THE PROBLEM | Please transcribe the entries below exactly and leave out every picture.

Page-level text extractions
########################################

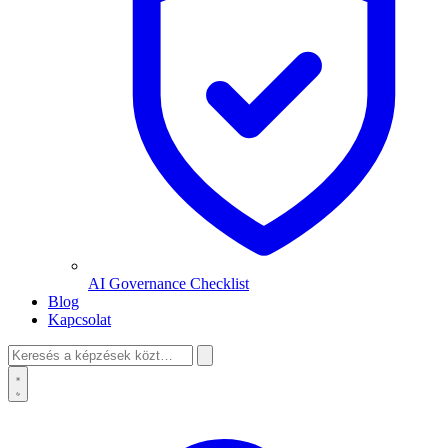
AI Governance Checklist
Blog
Kapcsolat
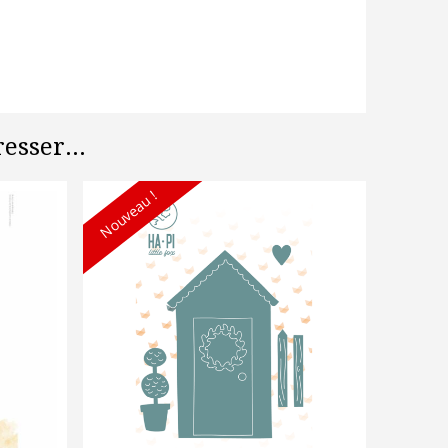
esser...
Nouveau !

########################################

RESPONSE |
AI Governance Checklist
Blog
Kapcsolat
esser...
Nouveau !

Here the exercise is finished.